* _Problem description_
In the copy, include all of the listing exactly and none of its pictures.

* _Given data_
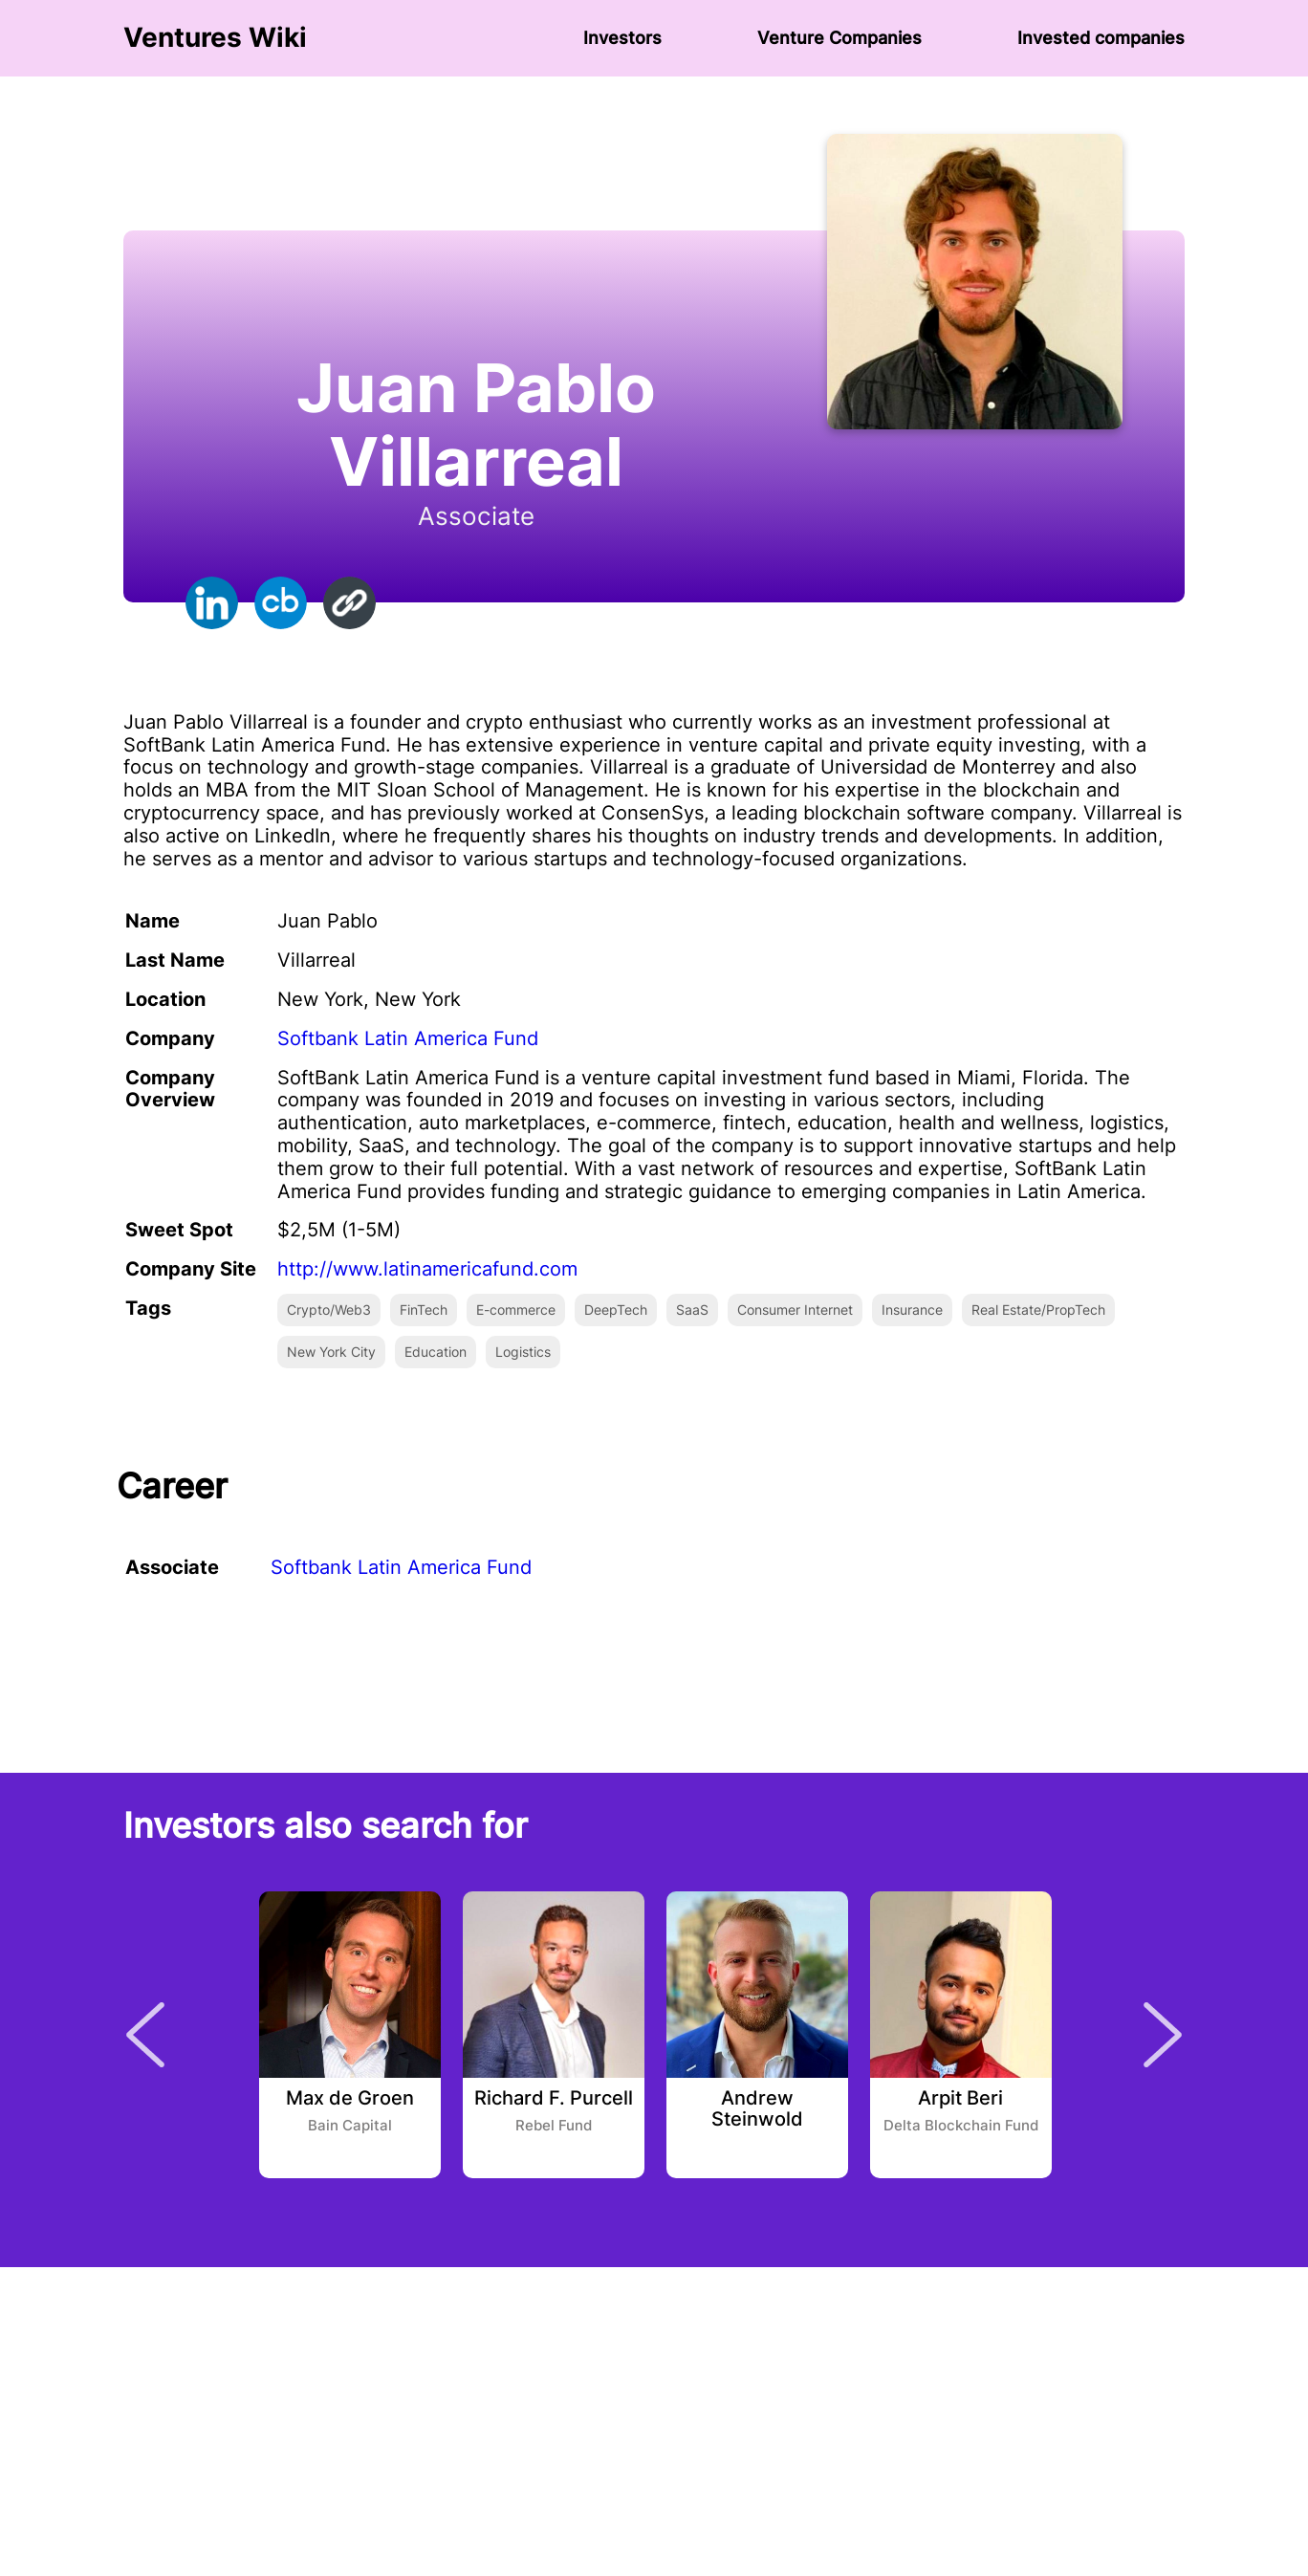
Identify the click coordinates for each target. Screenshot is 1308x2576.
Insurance (912, 1309)
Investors (622, 38)
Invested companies (1101, 38)
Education (435, 1351)
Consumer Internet (795, 1309)
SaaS (692, 1309)
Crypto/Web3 (329, 1309)
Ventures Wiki (215, 38)
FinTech (423, 1309)
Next (1163, 2034)
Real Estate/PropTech (1038, 1309)
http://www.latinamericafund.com (427, 1268)
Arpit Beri (960, 2098)
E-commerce (516, 1309)
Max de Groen (350, 2098)
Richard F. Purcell (553, 2098)
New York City (331, 1351)
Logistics (523, 1351)
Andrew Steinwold (757, 2109)
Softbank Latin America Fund (407, 1038)
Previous (145, 2034)
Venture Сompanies (839, 38)
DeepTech (615, 1309)
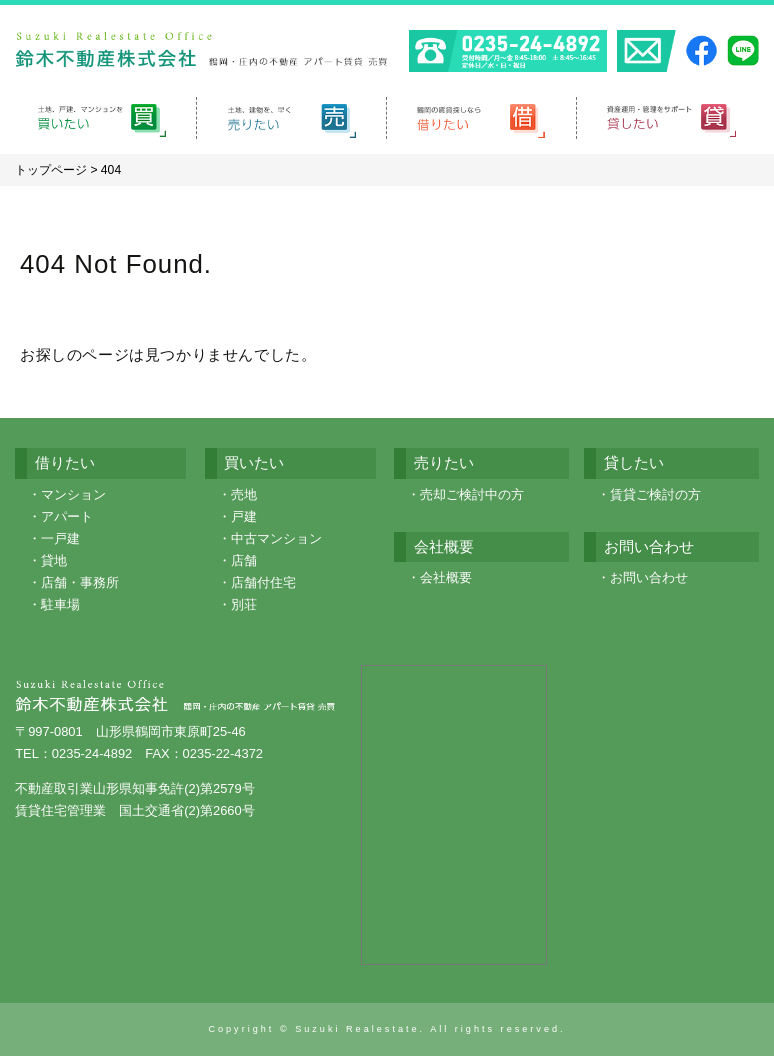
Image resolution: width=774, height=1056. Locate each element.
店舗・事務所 (80, 582)
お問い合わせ (649, 577)
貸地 (54, 560)
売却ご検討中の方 (472, 494)
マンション (73, 494)
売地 (244, 494)
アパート (67, 516)
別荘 (244, 604)
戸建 (244, 516)
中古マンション (276, 538)
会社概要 (446, 577)
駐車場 (60, 604)
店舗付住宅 (263, 582)
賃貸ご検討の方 (655, 494)
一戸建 (60, 538)
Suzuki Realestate (357, 1029)
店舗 (244, 560)
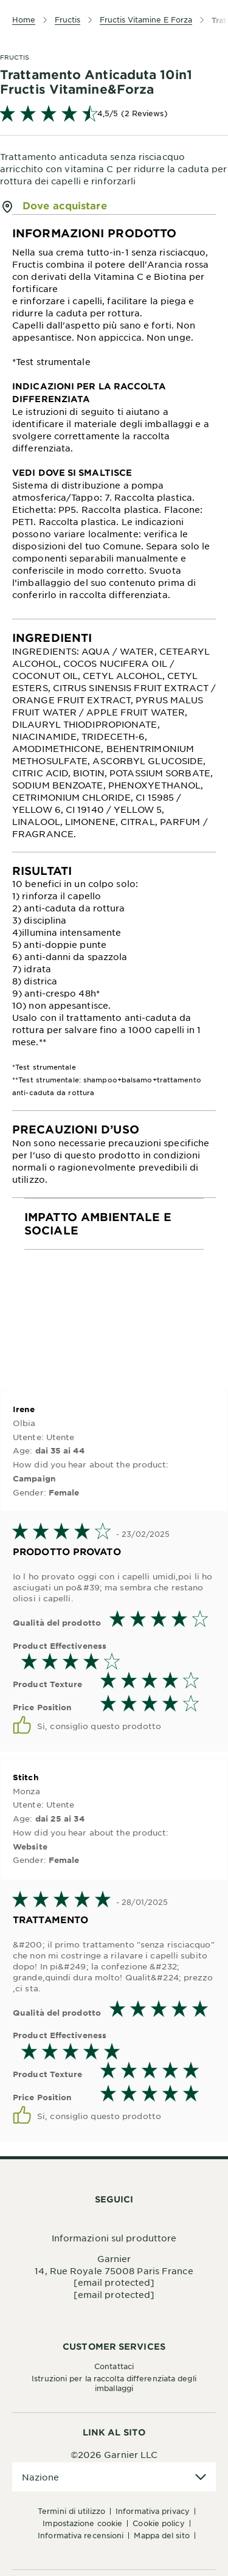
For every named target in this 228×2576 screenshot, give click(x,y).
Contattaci (114, 2366)
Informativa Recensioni (80, 2535)
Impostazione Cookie (82, 2523)
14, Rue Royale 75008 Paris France (114, 2270)
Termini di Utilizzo (71, 2511)
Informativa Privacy (153, 2511)
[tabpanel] (114, 417)
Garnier (114, 2258)
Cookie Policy (158, 2523)
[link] (114, 113)
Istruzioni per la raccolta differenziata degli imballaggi (114, 2383)
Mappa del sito (161, 2535)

* _Exercise response_
Identify the click coordinates for each target. Screenshot is 1308x2576.
Insurance (912, 1309)
Investors (622, 38)
Invested companies (1101, 38)
Education (435, 1351)
Consumer Internet (795, 1309)
SaaS (692, 1309)
Crypto/Web3 (329, 1309)
Ventures Wiki (215, 38)
FinTech (423, 1309)
Next (1163, 2034)
Real Estate/PropTech (1038, 1309)
http://www.latinamericafund.com (427, 1268)
Arpit Beri (960, 2098)
E-commerce (516, 1309)
Max de Groen (350, 2098)
Richard F. Purcell (553, 2098)
New York City (331, 1351)
Logistics (523, 1351)
Andrew Steinwold (757, 2109)
Softbank Latin America Fund (407, 1038)
Previous (145, 2034)
Venture Сompanies (839, 38)
DeepTech (615, 1309)
Image resolution: width=774, height=1056. Locate each element.
店舗・事務所 (80, 582)
お問い合わせ (649, 577)
貸地 (54, 560)
売却ご検討中の方 (472, 494)
マンション (73, 494)
売地 (244, 494)
アパート (67, 516)
別荘 (244, 604)
戸建 (244, 516)
中古マンション (276, 538)
会社概要 (446, 577)
駐車場 (60, 604)
店舗付住宅 (263, 582)
賃貸ご検討の方 (655, 494)
一戸建 (60, 538)
Suzuki Realestate (357, 1029)
店舗 (244, 560)
For every named target in this 228×2576 screenshot, give click(x,y).
Contattaci (114, 2366)
Informativa Recensioni (80, 2535)
Impostazione Cookie (82, 2523)
14, Rue Royale 75008 Paris France (114, 2270)
Termini di Utilizzo (71, 2511)
Informativa Privacy (153, 2511)
[tabpanel] (114, 417)
Garnier (114, 2258)
Cookie Policy (158, 2523)
[link] (114, 113)
Istruzioni per la raccolta differenziata degli imballaggi (114, 2383)
Mappa del sito (161, 2535)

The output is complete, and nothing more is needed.